Your answer must match the records word for word and contain no pictures.

[SOURCE DATA — start]

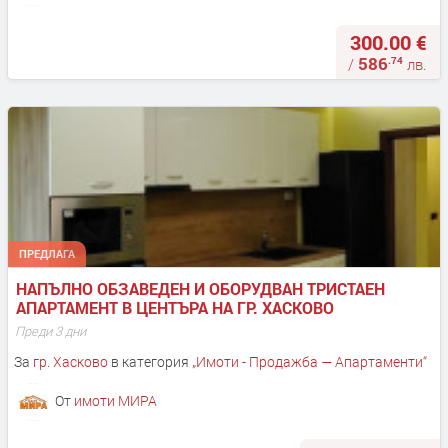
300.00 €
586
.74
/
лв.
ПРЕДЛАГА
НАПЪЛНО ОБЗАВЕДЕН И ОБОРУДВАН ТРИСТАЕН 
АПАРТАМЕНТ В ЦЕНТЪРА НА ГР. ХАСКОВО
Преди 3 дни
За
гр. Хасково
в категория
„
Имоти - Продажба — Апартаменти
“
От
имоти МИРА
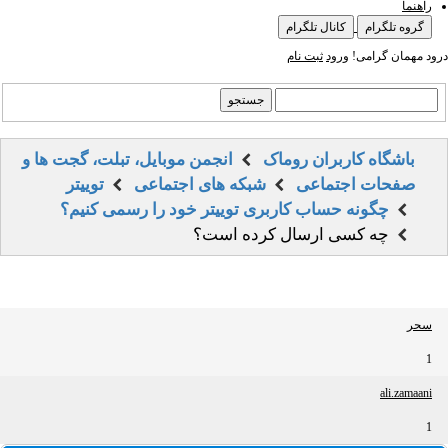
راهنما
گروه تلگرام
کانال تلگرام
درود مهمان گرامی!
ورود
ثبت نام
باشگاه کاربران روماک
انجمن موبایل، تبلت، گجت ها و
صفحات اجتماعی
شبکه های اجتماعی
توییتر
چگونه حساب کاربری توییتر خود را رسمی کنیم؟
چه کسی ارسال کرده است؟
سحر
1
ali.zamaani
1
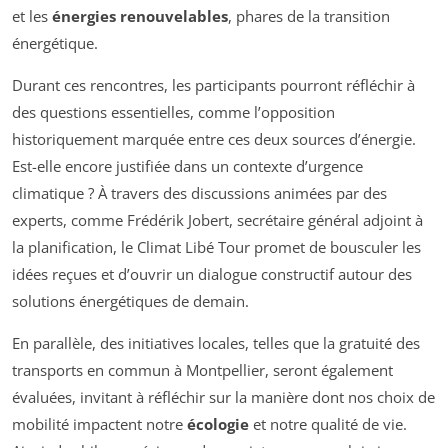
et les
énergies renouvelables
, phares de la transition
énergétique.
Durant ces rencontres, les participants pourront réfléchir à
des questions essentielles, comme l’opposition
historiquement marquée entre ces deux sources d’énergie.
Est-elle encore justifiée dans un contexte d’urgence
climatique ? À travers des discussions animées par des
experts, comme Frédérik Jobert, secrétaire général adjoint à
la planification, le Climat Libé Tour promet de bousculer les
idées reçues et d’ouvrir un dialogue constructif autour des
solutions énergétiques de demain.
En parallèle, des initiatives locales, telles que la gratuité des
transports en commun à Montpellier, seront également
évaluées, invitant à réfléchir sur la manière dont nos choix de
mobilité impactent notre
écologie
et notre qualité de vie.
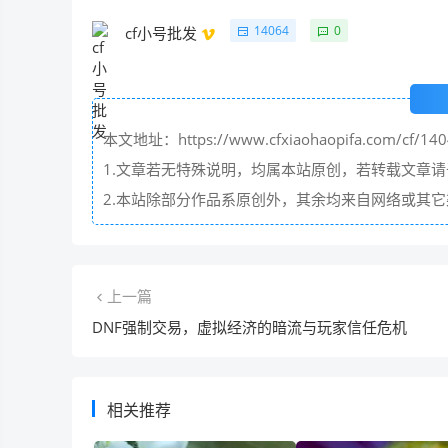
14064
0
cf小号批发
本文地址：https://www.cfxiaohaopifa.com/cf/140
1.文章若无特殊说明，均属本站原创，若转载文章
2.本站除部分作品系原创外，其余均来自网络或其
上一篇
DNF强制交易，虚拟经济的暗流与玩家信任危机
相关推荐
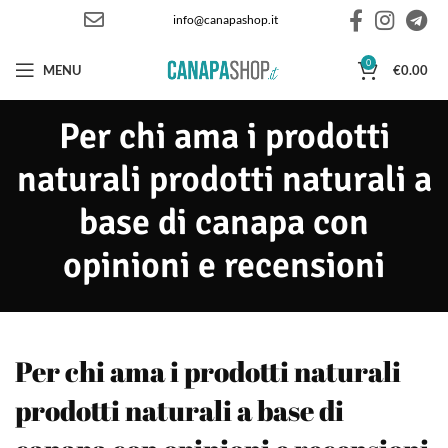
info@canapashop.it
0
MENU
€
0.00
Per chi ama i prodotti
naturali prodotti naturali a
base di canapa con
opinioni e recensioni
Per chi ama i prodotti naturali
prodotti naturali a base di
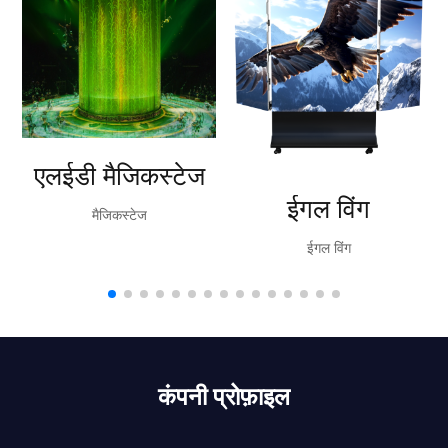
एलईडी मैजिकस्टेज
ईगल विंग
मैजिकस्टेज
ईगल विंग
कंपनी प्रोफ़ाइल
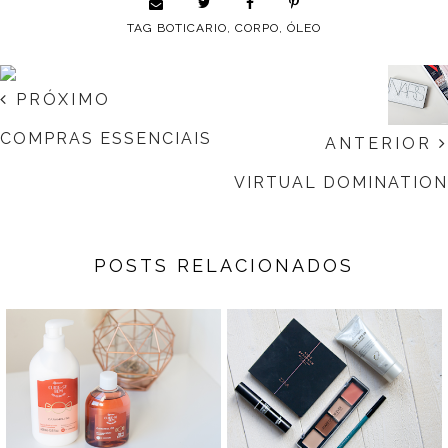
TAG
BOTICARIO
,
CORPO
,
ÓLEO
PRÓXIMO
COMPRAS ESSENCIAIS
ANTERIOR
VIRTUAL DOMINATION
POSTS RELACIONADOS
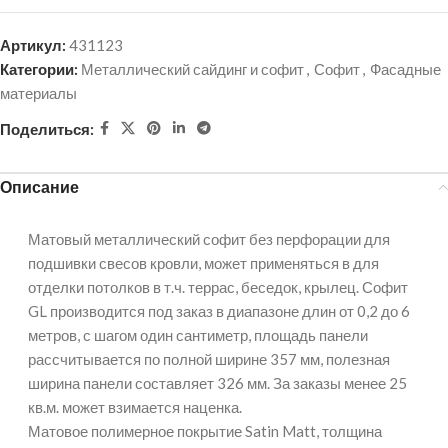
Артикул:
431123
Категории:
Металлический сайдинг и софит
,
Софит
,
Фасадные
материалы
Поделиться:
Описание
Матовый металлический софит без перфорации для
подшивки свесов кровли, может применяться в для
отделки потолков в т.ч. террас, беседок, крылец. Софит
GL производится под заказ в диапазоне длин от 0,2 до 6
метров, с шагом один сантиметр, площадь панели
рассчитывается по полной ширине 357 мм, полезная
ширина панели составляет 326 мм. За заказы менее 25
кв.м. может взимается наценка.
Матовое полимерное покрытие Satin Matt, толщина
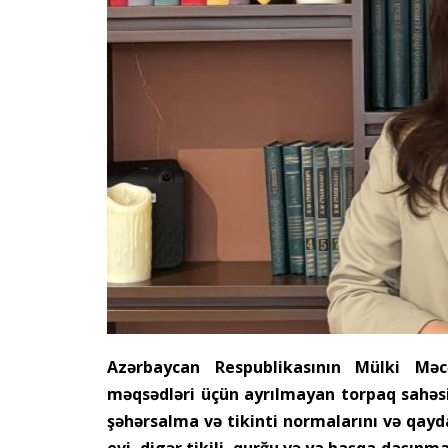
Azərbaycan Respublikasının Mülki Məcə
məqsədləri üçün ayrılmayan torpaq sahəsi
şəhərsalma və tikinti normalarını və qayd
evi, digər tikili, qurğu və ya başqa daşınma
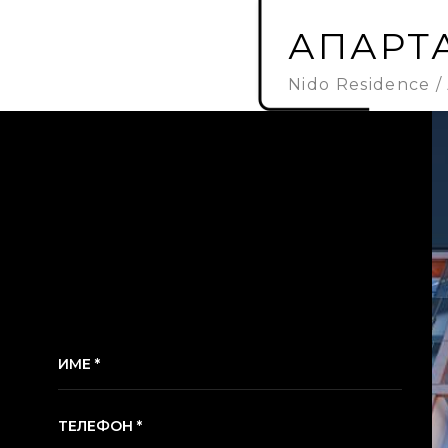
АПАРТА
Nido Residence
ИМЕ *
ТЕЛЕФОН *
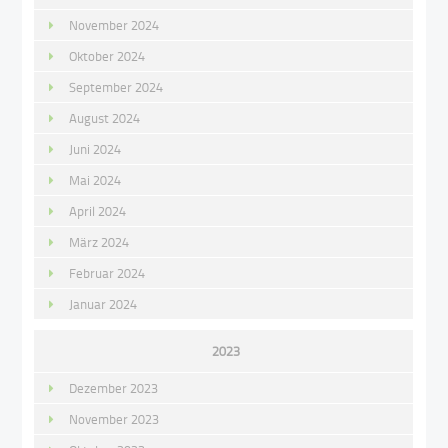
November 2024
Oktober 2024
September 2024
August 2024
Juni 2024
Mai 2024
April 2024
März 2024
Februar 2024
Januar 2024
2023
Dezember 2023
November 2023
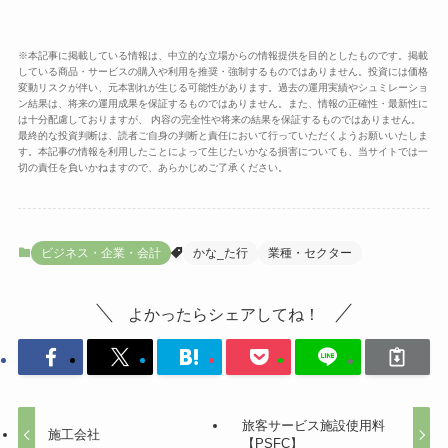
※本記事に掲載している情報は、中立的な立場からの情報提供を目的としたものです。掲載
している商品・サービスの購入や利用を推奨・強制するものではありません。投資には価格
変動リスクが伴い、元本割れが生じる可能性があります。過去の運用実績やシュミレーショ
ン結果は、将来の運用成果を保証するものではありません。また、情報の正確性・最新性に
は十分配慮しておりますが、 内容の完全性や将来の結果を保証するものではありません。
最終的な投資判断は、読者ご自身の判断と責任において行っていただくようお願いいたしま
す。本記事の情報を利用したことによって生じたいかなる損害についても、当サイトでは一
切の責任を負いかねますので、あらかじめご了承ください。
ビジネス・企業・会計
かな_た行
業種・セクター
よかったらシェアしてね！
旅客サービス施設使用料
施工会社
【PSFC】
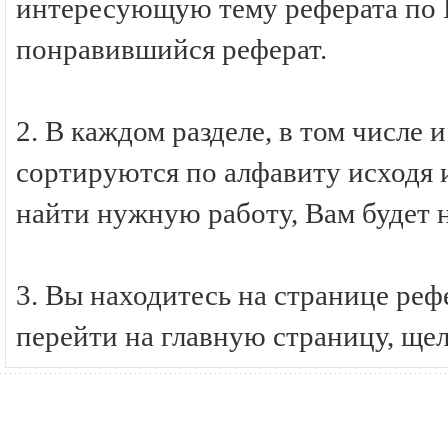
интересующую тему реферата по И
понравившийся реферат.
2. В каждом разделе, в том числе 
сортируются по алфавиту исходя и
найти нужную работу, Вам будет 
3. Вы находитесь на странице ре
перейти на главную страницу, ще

[SOURCE DATA — finish]

## ANSWER SPACE
300.00 €
586
.74
/
лв.
ПРЕДЛАГА
НАПЪЛНО ОБЗАВЕДЕН И ОБОРУДВАН ТРИСТАЕН 
АПАРТАМЕНТ В ЦЕНТЪРА НА ГР. ХАСКОВО
Преди 3 дни
За
гр. Хасково
в категория
„
Имоти - Продажба — Апартаменти
“
От
имоти МИРА
راهنما
گروه تلگرام
کانال تلگرام
درود مهمان گرامی!
ورود
ثبت نام
باشگاه کاربران روماک
انجمن موبایل، تبلت، گجت ها و
صفحات اجتماعی
شبکه های اجتماعی
توییتر
چگونه حساب کاربری توییتر خود را رسمی کنیم؟
چه کسی ارسال کرده است؟
سحر
1
ali.zamaani
1
et les
énergies renouvelables
, phares de la transition
énergétique.
Durant ces rencontres, les participants pourront réfléchir à
des questions essentielles, comme l’opposition
historiquement marquée entre ces deux sources d’énergie.
Est-elle encore justifiée dans un contexte d’urgence
climatique ? À travers des discussions animées par des
experts, comme Frédérik Jobert, secrétaire général adjoint à
la planification, le Climat Libé Tour promet de bousculer les
idées reçues et d’ouvrir un dialogue constructif autour des
solutions énergétiques de demain.
En parallèle, des initiatives locales, telles que la gratuité des
transports en commun à Montpellier, seront également
évaluées, invitant à réfléchir sur la manière dont nos choix de
mobilité impactent notre
écologie
et notre qualité de vie.
14064
0
cf小号批发
本文地址：https://www.cfxiaohaopifa.com/cf/140
1.文章若无特殊说明，均属本站原创，若转载文章
2.本站除部分作品系原创外，其余均来自网络或其
上一篇
DNF强制交易，虚拟经济的暗流与玩家信任危机
相关推荐
info@canapashop.it
0
MENU
€
0.00
Per chi ama i prodotti
naturali prodotti naturali a
base di canapa con
opinioni e recensioni
Per chi ama i prodotti naturali
prodotti naturali a base di
एलईडी मैजिकस्टेज
ईगल विंग
मैजिकस्टेज
ईगल विंग
कंपनी प्रोफ़ाइल
TAG
BOTICARIO
,
CORPO
,
ÓLEO
PRÓXIMO
COMPRAS ESSENCIAIS
ANTERIOR
VIRTUAL DOMINATION
POSTS RELACIONADOS
Артикул:
431123
Категории:
Металлический сайдинг и софит
,
Софит
,
Фасадные
материалы
Поделиться:
Описание
Матовый металлический софит без перфорации для
подшивки свесов кровли, может применяться в для
отделки потолков в т.ч. террас, беседок, крылец. Софит
GL производится под заказ в диапазоне длин от 0,2 до 6
метров, с шагом один сантиметр, площадь панели
рассчитывается по полной ширине 357 мм, полезная
ширина панели составляет 326 мм. За заказы менее 25
кв.м. может взимается наценка.
Матовое полимерное покрытие Satin Matt, толщина
Azərbaycan Respublikasının Mülki Məcə
məqsədləri üçün ayrılmayan torpaq sahəsi
şəhərsalma və tikinti normalarını və qayd
evi, digər tikili, qurğu və ya başqa daşınma
АПАРТА
Nido Residence
ИМЕ *
ТЕЛЕФОН *
November 2024
Oktober 2024
September 2024
August 2024
Juni 2024
Mai 2024
April 2024
März 2024
Februar 2024
Januar 2024
2023
Dezember 2023
November 2023
※本記事に掲載している情報は、中立的な立場からの情報提供を目的としたものです。掲載
している商品・サービスの購入や利用を推奨・強制するものではありません。投資には価格
変動リスクが伴い、元本割れが生じる可能性があります。過去の運用実績やシュミレーショ
ン結果は、将来の運用成果を保証するものではありません。また、情報の正確性・最新性に
は十分配慮しておりますが、 内容の完全性や将来の結果を保証するものではありません。
最終的な投資判断は、読者ご自身の判断と責任において行っていただくようお願いいたしま
す。本記事の情報を利用したことによって生じたいかなる損害についても、当サイトでは一
切の責任を負いかねますので、あらかじめご了承ください。
ビジネス・企業・会計
かな_た行
業種・セクター
よかったらシェアしてね！
旅客サービス施設使用料
施工会社
【PSFC】
интересующую тему реферата по И
понравившийся реферат.
2. В каждом разделе, в том числе 
сортируются по алфавиту исходя и
найти нужную работу, Вам будет 
3. Вы находитесь на странице ре
перейти на главную страницу, ще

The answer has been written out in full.